I have no idea how people catch fish in heavily planted tanks.... 


Sent from Petguide.com App


----------



## jentralala (Oct 5, 2012)

I heard them into the net with another net. 

Or catch them when the lights are off, with a flashlight/ambient room light. They're a lot slower then.


----------



## Byron (Mar 7, 2009)

I like moving fish from one tank to another when I do the water change. By lowering the water, it is easier as you are basically working in one level. Then I observe where the particular fish is, and place the net [using a black one helps, and larger rather than smaller] somewhere along the front glass at an angle and keep it motionless. With my left hand, I slowly herd the fish out front toward the stationary net. Many times they swim straight in without realizing.
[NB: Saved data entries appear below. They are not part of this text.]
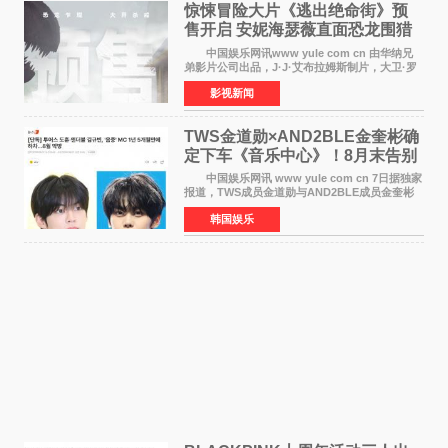
惊悚冒险大片《逃出绝命街》预
售开启 安妮海瑟薇直面恐龙围猎
中国娱乐网讯www yule com cn 由华纳兄
弟影片公司出品，J·J·艾布拉姆斯制片，大卫·罗
伯特·米切尔执导，好莱坞巨星安妮·海瑟薇和伊万
影视新闻
·麦克格雷格领衔主演的2026暑期惊悚冒险大片
《逃出绝
TWS金道勋×AND2BLE金奎彬确
定下车《音乐中心》！8月末告别
MC席位
中国娱乐网讯 www yule com cn 7日据独家
报道，TWS成员金道勋与AND2BLE成员金奎彬
将于8月离开《音乐中心》MC的位置。 金道
韩国娱乐
勋与金奎彬于去年3月与H2H A-NA一起被选为
《音乐中心》MC，约1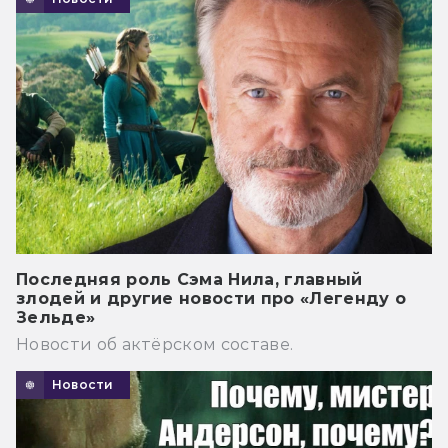
Последняя роль Сэма Нила, главный
злодей и другие новости про «Легенду о
Зельде»
Новости об актёрском составе.
Новости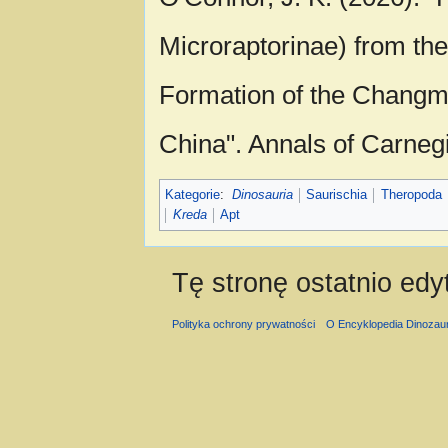
Microraptorinae) from th
Formation of the Changm
China". Annals of Carne
Kategorie
:
Dinosauria
Saurischia
Theropoda
Kreda
Apt
Tę stronę ostatnio ed
Polityka ochrony prywatności
O Encyklopedia Dinozau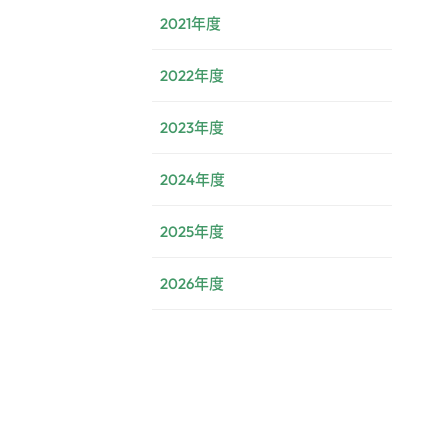
2021年度
2022年度
2023年度
2024年度
2025年度
2026年度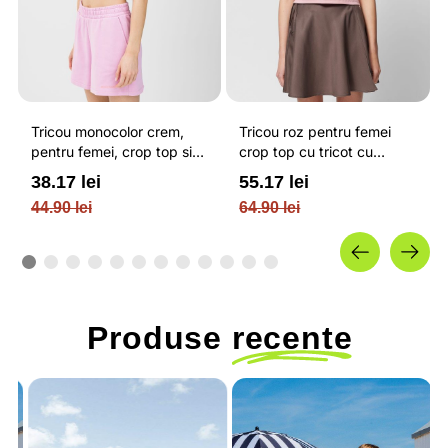
Tricou monocolor crem,
Tricou roz pentru femei
pentru femei, crop top si
crop top cu tricot cu
croiala slim 4F
nervuri OUTHORN
38.17 lei
55.17 lei
44.90 lei
64.90 lei
Produse
recente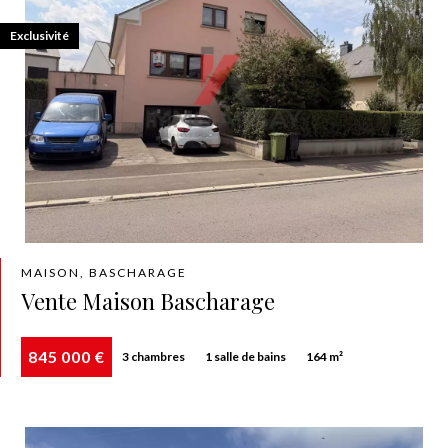
Exclusivité
MAISON, BASCHARAGE
Vente Maison Bascharage
845 000 €
3 chambres
1 salle de bains
164 m²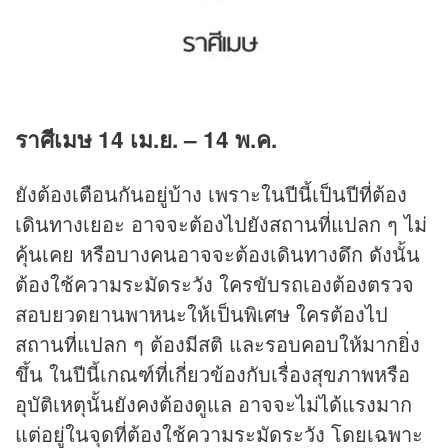
ราศีเมษ
14
เม.ย.
– 14
พ.ค.
ยังต้องเตือนกันอยู่บ้าง เพราะในปีนี้เป็นปีที่ต้อง
เดินทางเยอะ อาจจะต้องไปยังสถานที่แปลก ๆ ไม่
คุ้นเคย หรือบางคนอาจจะต้องเดินทางดึก ดังนั้น
ต้องใช้ความระมัดระวัง ใครขับรถเองต้องตรวจ
สอบยวดยานพาหนะให้เป็นพิเศษ ใครต้องไป
สถานที่แปลก ๆ ต้องมีสติ และรอบคอบให้มากยิ่ง
ขึ้น ในปีนี้เกณฑ์ที่เกี่ยวข้องกับเรื่องสุขภาพหรือ
อุบัติเหตุนั้นยังคงต้องดูแล อาจจะไม่ได้แรงมาก
แต่อยู่ในจุดที่ต้องใช้ความระมัดระวัง โดยเฉพาะ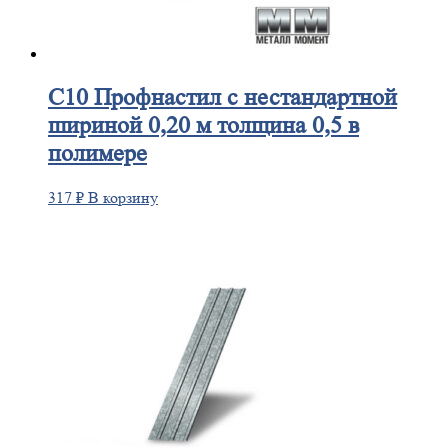
С10
Профнастил с нестандартной
шириной 0,20 м толщина 0,5 в
полимере
317
₽
В корзину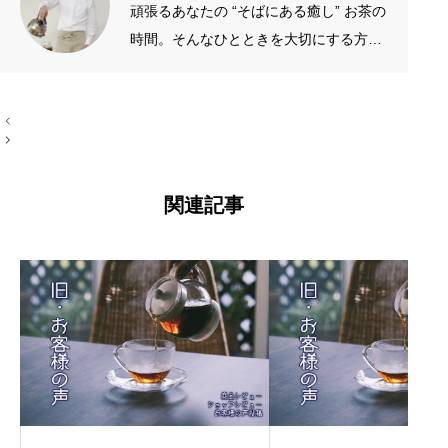
頑張るあなたの “そばにある癒し” お茶の
時間。そんなひとときを大切にする方の
お手伝いをしたいです。質がよくシンプ
ルなものを長く愛したい。手作りやアナ
投
ログが好き。 →プロフィール左端のアイ
稿
コン
ナ
ビ
ゲ
ー
関連記事
シ
ョ
ン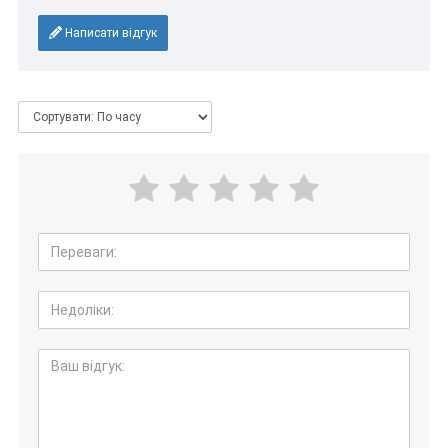
Написати відгук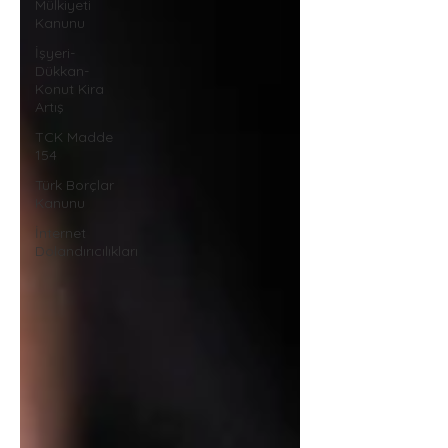
Mülkiyeti
Kanunu
İşyeri-
Dükkan-
Konut Kira
Artış
TCK Madde
154
Türk Borçlar
Kanunu
İnternet
Dolandırıcılıkları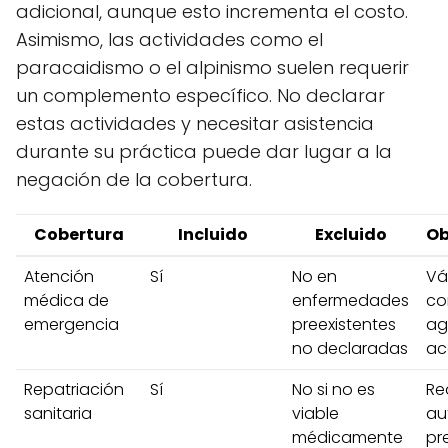
adicional, aunque esto incrementa el costo.
Asimismo, las actividades como el
paracaidismo o el alpinismo suelen requerir
un complemento específico. No declarar
estas actividades y necesitar asistencia
durante su práctica puede dar lugar a la
negación de la cobertura.
Cobertura
Incluido
Excluido
Ob
Atención
Sí
No en
Vá
médica de
enfermedades
co
emergencia
preexistentes
ag
no declaradas
ac
Repatriación
Sí
No si no es
Re
sanitaria
viable
au
médicamente
pr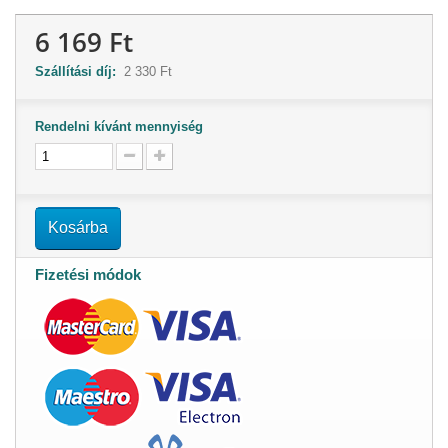
6 169 Ft
Szállítási díj:
2 330 Ft
Rendelni kívánt mennyiség
Kosárba
Fizetési módok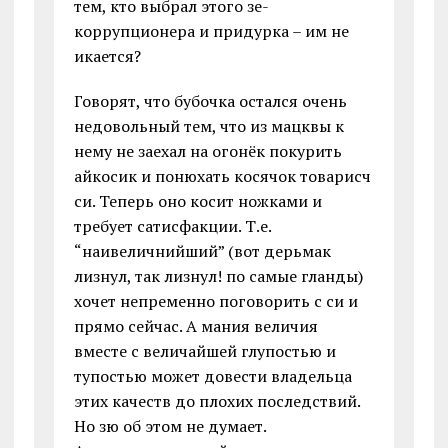
тем, кто выбрал этого зе-
коррупционера и придурка – им не
икается?
Говорят, что бубочка остался очень
недовольный тем, что из мацквы к
нему не заехал на огонёк покурить
айкосик и понюхать косячок товарисч
си. Теперь оно косит ножками и
требует сатисфакции. Т.е.
“наивеличнийший” (вот дерьмак
лизнул, так лизнул! по самые гланды)
хочет непременно поговорить с си и
прямо сейчас. А мания величия
вместе с величайшей глупостью и
тупостью может довести владельца
этих качеств до плохих последствий.
Но зю об этом не думает.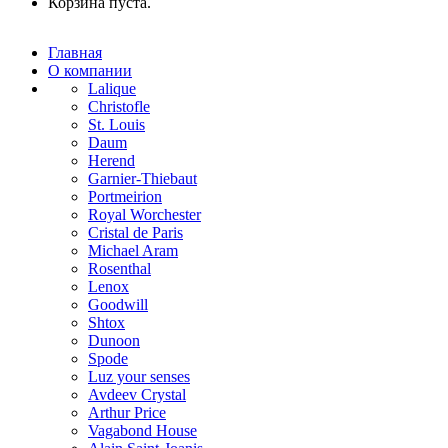
Корзина пуста.
Главная
О компании
Lalique
Christofle
St. Louis
Daum
Herend
Garnier-Thiebaut
Portmeirion
Royal Worchester
Cristal de Paris
Michael Aram
Rosenthal
Lenox
Goodwill
Shtox
Dunoon
Spode
Luz your senses
Avdeev Crystal
Arthur Price
Vagabond House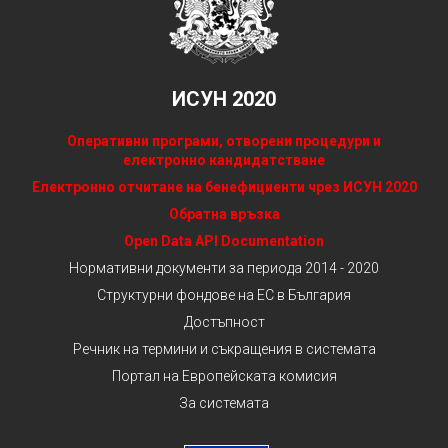
ИСУН 2020
Оперативни програми, отворени процедури и
електронно кандидатстване
Електронно отчитане на бенефициенти чрез ИСУН 2020
Обратна връзка
Open Data API Documentation
Нормативни документи за периода 2014 - 2020
Структурни фондове на ЕС в България
Достъпност
Речник на термини и съкращения в системата
Портал на Европейската комисия
За системата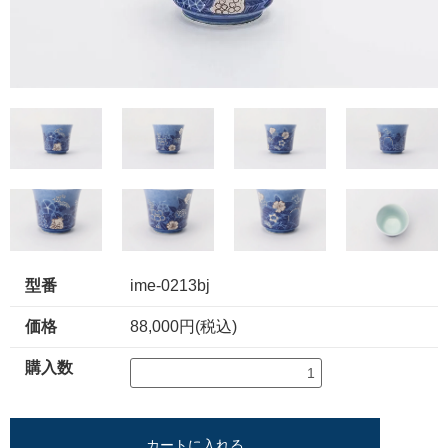
型番
ime-0213bj
価格
88,000円(税込)
購入数
カートに入れる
Holding the net close to say the left front corner, and maneuvering the fish from the back along the end wall to the front, can catch them by surprise.

I find that using my left hand rather than a second net is less likely to ujproot plants as I can maneuver among the plants better.

Byron.


----------



## rexpepper651 (Dec 25, 2012)

i do what bryon does. lower the level down and use two nets side by side


----------



## jaysee (Dec 9, 2009)

The best fish netters at the stores use their other hand to guide fish to the net - makes sense it would work at home too.


Sent from Petguide.com App


----------